L’Himalaya est menacé par le changement climatique

Cet endroit est une source d’eau essentielle pour quelque 250 millions d’habitants des montagnes et 1,65 milliard d’autres habitants des vallées fluviales. Si les efforts pour le climat mondial échouent, l’étude prévient que les émissions actuelles entraîneraient un réchauffement de 5 degrés et une perte des deux tiers des glaciers de la région d’ici à 2100.
«C’est la crise climatique dont vous n’avez pas entendue parler», a déclaré Philippus Wester du Centre international de développement intégré de la montagne (ICIMOD), qui a dirigé ce rapport. «Le réchauffement climatique est en passe de transformer les pics glaciaires de HKH, recouverts de glaciers, coupant huit pays en des roches nues en un peu moins d’un siècle.
Les impacts sur les habitants de la région, qui figure déjà parmi les régions de montagnes les plus fragiles et les plus exposées aux aléas du monde, vont de l’aggravation de la pollution atmosphérique à la multiplication des phénomènes météorologiques extrêmes. Mais ce sont les réductions projetées des débits fluviaux d’avant la mousson qui vont frapper le plus durement, ce qui déséquilibrera les systèmes d’approvisionnement en eau urbains ainsi que la production alimentaire et énergétique. »
Inspirée des rapports du groupe d’experts intergouvernemental sur l’évolution du climat (GIEC), l’étude Hindu Kush Himalaya est la première étude de ce type et la plus réputée du genre à fournir une évaluation de l’une des régions de montagnes les plus importantes du monde, mais souvent négligée.

Ce rapport a été fait par plus de 350 chercheurs et experts 

Développé sur cinq ans, ce rapport a été fait par plus de 350 chercheurs et experts en politiques de 22 pays et de 185 organisations.
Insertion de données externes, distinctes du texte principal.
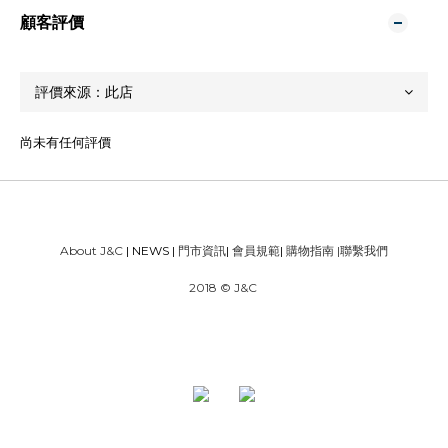
顧客評價
尚未有任何評價
About J&C
| NEWS |
門市資訊
|
會員規範
|
購物指南
|
聯繫我們
2018 © J&C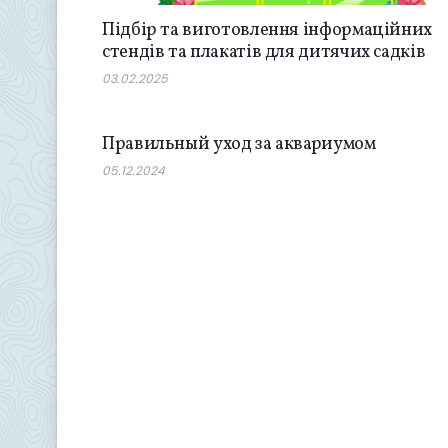
Підбір та виготовлення інформаційних
стендів та плакатів для дитячих садків
03.02.2025
SOCIETY
Правильный уход за аквариумом
05.12.2024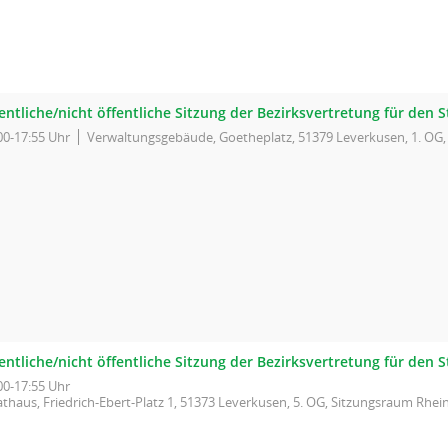
entliche/nicht öffentliche Sitzung der Bezirksvertretung für den S
00-17:55 Uhr
Verwaltungsgebäude, Goetheplatz, 51379 Leverkusen, 1. OG
entliche/nicht öffentliche Sitzung der Bezirksvertretung für den S
00-17:55 Uhr
thaus, Friedrich-Ebert-Platz 1, 51373 Leverkusen, 5. OG, Sitzungsraum Rhein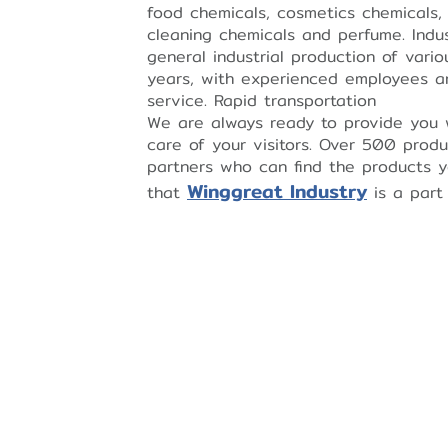
food chemicals, cosmetics chemicals, 
cleaning chemicals and perfume. Indus
general industrial production of vari
years, with experienced employees a
service. Rapid transportation
We are always ready to provide you 
care of your visitors. Over 500 prod
partners who can find the products y
Winggreat Industry
that
is a part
Avec ses 210 auteurs, ses 20 rédacteurs en chef et ses 125 réviseurs externes, il fournit un aperçu sans précédent de l’environnement, des hommes et de la faune de cette région.
«La taille massive et l’importance mondiale de la région de l’Hindu Kush Himalaya sont indiscutables. Il s’agit du premier rapport à exposer de manière définitive l’importance cruciale de la région pour le bien-être de milliards de personnes et sa vulnérabilité alarmante, en particulier face au climat changeant.», a déclaré David Molden, directeur général d’ICIMOD. Les auteurs ont utilisé diverses approches, y compris la modélisation du climat, pour rédiger leur rapport.
La région de HKH couvre 3 500 kilomètres en Afghanistan, au Bangladesh, au Bhoutan, en Chine, en Inde, au Myanmar, au Népal et au Pakistan. Nichés dans des pics à des hauteurs records, les glaciers alimentent 10 des plus importants réseaux hydrographiques du monde, notamment le Gange, l’Indus, le Yellow, le Mékong et l’Irrawaddy, et fournissent directement ou indirectement des milliards de personnes en nourriture, en énergie, en air pur et en revenus. En outre, la région compte quatre des points chauds de la biodiversité dans le monde.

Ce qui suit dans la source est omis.